From Water Comes Melon (2022): Micah Vassau directed and wrote this tale of the last watermelon on Earth. A young woman discovers it and must decide whether to keep it for herself or share it with the rest of what’s left of humanity. Also, rampant nudity for some reason. I never thought I’d watch a movie about post-apocalyptic watermelons appearing on a beach, but life is incredibly odd and I love that.

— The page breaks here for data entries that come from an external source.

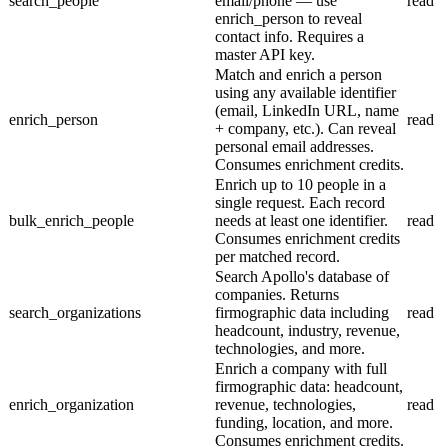
search_people
email/phone — use
read
enrich_person to reveal
contact info. Requires a
master API key.
Match and enrich a person
using any available identifier
(email, LinkedIn URL, name
enrich_person
read
+ company, etc.). Can reveal
personal email addresses.
Consumes enrichment credits.
Enrich up to 10 people in a
single request. Each record
bulk_enrich_people
needs at least one identifier.
read
Consumes enrichment credits
per matched record.
Search Apollo's database of
companies. Returns
search_organizations
firmographic data including
read
headcount, industry, revenue,
technologies, and more.
Enrich a company with full
firmographic data: headcount,
enrich_organization
revenue, technologies,
read
funding, location, and more.
Consumes enrichment credits.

Hubbards (2021): There’s a guy who digs every day in a quest to find his brother’s bones. When he needs the sustenance it takes to excavate sibling skeleton parts in the dusty sand and dirt, well, he turns to Hubbards. You may as well. This was a four-part journey into weirdness that I enjoyed and wouldn’t mind watching again.

I Dreamed I Heard a Song Called Habibi (2022): An experimental mixed-media vibe that ruminates on technology, theater and transformation set to a soundscape by Your 33 Black Angels and directed by Benji Kast. It’s Psychedelic Baby Magazine referred to the music of this band as “Part XTC, part New Order, part VU; like Galaxie 500 being beaten up by Kraftwerk and the Wu-Tang Clan.” This animation was pretty wild. Check it out:

Precautionary Measure (2021): Created by Lizzy Deacon and Ika Schwander, this tells the story of Helen, who wins a life coaching session in a raffle at her local village hall. What follows is her life coach Helen guiding her through the help she never really needed. Together, they will explore healing strategies to cope with fear, rejection and grief. Maybe they’ll help one another. Maybe it’ll be a mess. They say the unexamined life is not worth living, but who are they anyway?

The Straight Ball (2022): Eugene Kotlyarenko and Nate Wilson made this story about a date that’s filled with information as it falls to pieces. It kind of gave me PTSD, reminding me that I’m really lucky that I’m inside on a cold Sunday night with my wife and not failing to connect with any other person. For that, this movie has made me very thankful.

FANTASTIC FEST 2022: Short Fuse

The Fantastic Fest 2022 Shoft Fuse program promises “a monster roller coaster that takes you to not only the grotesquely sensual and painfully real, but also to the most surreal of other worlds.” There are nine movies to watch and you can see them for yourself when you buy a virtual badge here.

Blood Rites (2022): Directed by Helena Coan and written by Polly Stenham (The Neon Demon) based on the story by Daisy Johnson from her book Fen Stories, this is all about Arabella (Ellis George), Rose (Mirren Mack) and Great (Ella-Rae Smith), three vampiric women losing control as they hide in a house in the English Fens. This seems like a first version of a longer and more complex film, but for what exists now, it’s really well made and has some moments of true horror as you watch these young women feed. All three leads are quite talented and really embody their roles.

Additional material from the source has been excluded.